Originally Posted by Alecto
I wish the whole school was like that, but this particular teacher was more an exception than a rule. The only teacher I still talk to / hang out with (5 years out of graduation), that was the one room where no gay jokes would be ignored.
No surprises there. Insight is insight.
I think "the cage" was left deliberately vague, because it's like...we're the ones that can see that we're in a hurting world.
When I taught in a high school classroom, I told the sensitive, 'seeing' types that the world especially needs them.
What those hurts are, and how we see them, and how we think we might go about healing them are going to vary from individual to individual, and I think she saw that and was ok with that and wanted to be supportive of multiple emphases. Queer rights is obviously the direction I settled on, but other folks went into environmentalism for example.
You and me both. I remember thinking ending hunger and ending war seemed more pressing, except that those issues were easier for others to understand the need. It seemed to me that gay rights was in possibly the weakest position with the fewest advocates. I invested my entire heart into it. I have the utmost respect for those who go into other avenues of advocacy and healing, because ALL the contributions are so desperately needed.

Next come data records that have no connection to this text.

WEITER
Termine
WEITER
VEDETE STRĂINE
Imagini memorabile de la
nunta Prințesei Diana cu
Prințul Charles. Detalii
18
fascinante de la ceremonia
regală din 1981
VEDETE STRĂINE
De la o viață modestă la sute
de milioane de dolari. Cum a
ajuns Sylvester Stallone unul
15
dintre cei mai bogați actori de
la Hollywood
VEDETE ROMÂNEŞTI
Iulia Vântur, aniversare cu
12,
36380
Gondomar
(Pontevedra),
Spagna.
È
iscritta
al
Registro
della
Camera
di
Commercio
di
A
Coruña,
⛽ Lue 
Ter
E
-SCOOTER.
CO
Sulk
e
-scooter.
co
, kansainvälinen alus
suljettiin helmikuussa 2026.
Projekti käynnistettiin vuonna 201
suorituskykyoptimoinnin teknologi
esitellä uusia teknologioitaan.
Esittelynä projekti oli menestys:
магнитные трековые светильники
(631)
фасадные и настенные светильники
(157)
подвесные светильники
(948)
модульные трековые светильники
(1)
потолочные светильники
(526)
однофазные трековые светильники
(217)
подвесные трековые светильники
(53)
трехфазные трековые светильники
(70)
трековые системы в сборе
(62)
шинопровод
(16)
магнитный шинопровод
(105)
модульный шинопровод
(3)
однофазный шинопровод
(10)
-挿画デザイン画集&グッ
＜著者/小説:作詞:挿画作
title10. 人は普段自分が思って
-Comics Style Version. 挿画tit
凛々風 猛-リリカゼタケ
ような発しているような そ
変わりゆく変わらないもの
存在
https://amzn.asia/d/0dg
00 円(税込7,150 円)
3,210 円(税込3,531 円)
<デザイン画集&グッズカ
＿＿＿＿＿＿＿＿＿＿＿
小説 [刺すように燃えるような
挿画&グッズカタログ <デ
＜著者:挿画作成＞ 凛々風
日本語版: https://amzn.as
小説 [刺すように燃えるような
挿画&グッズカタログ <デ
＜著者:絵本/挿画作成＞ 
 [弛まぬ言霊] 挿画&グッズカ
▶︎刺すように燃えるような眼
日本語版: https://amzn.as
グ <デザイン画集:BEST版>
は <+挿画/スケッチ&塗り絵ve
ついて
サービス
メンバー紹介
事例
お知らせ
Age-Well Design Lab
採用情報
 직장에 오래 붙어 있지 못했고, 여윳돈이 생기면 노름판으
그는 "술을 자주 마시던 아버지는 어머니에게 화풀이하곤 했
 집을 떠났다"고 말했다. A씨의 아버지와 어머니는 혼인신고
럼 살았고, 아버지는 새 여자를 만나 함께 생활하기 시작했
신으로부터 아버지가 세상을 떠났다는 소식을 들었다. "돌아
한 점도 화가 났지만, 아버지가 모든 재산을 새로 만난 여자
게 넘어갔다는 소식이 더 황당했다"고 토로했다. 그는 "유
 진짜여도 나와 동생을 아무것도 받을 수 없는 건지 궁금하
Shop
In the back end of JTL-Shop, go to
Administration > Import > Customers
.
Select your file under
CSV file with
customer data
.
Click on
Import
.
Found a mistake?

So I guess the cage is primarily societal, but there's definite tie-ins to the other things you bring up. I've heard her make reference to the metaphor in a spiritual sense too, so I think it's just an image that she likes that's fairly adaptive. As for leadership roles, I think that's exactly what she meant (though I could expound a bit on wider definitions of "leadership").

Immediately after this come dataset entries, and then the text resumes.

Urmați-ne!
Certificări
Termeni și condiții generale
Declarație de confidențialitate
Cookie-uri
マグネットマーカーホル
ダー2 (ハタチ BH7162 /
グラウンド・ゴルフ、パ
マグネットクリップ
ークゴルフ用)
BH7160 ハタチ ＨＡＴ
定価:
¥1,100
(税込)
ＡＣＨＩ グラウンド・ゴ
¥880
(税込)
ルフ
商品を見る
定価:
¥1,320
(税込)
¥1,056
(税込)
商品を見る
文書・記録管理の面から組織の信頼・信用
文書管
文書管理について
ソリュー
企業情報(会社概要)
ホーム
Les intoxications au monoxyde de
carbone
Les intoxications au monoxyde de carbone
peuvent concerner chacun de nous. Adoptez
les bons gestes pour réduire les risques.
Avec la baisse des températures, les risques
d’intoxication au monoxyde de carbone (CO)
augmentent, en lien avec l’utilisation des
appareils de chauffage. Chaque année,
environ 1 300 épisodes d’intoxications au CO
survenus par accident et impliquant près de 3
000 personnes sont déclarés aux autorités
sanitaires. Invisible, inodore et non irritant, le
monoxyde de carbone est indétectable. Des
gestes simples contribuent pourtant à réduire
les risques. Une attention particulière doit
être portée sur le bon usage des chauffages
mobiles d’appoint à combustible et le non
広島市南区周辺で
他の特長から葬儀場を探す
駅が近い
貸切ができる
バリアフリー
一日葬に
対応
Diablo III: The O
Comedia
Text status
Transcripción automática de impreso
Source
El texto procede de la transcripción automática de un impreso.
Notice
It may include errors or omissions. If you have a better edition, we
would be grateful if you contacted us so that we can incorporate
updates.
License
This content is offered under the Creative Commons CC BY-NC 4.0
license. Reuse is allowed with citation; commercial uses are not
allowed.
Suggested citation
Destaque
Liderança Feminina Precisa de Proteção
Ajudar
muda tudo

Please do! I'm not sure we yet even HAVE a definition of leadership.
But you think your teacher may have meant the same 90-10 split my hubby refers to? I will have to ask hubby what he thinks of if I simply say 90% of people cannot see the cage and 10% can.
This could be great fun, and lead to new creativity and insight.
I threw the "unsee" part in because I went through a phase where I very literally tried to pretend things weren't all kinds of terrible. Because then I could be happy like everyone else. It doesn't work.
Ach, I can imagine. I knew I could not do it, did not even try.
When I was very young, I was an unhappy kid and that projected to those who met me. At 13 years of age, I did a show with a very understanding group of adults, one of whom was very gentle and reached out to me. At a group dinner one night he sat beside me and asked probing questions about why was I unhappy? I said because the world is unhappy.
He said, "But you! You're young, healthy, have a beautiful voice, you're a great actress, you're incredibly intelligent and a great writer. YOU have no reason to be unhappy." I told him, sure I can enjoy singing, and if life turns out great for me, if I have food to eat and I can sing and have friends and do fun things, I will enjoy that. But what good is it if my happiness is only mine? People around me have unhappiness. How can I enjoy my own happiness if the person beside me is struggling with deep unhappiness?
Who will be there to listen to their stories? Who will wipe their tears?
We cannot be fully happy unless there is an opportunity to begin turning the direction of these sorrows. If we can have a hand in steering the world towards a kinder, more equitable, more loving place, then we can be more fully joyful.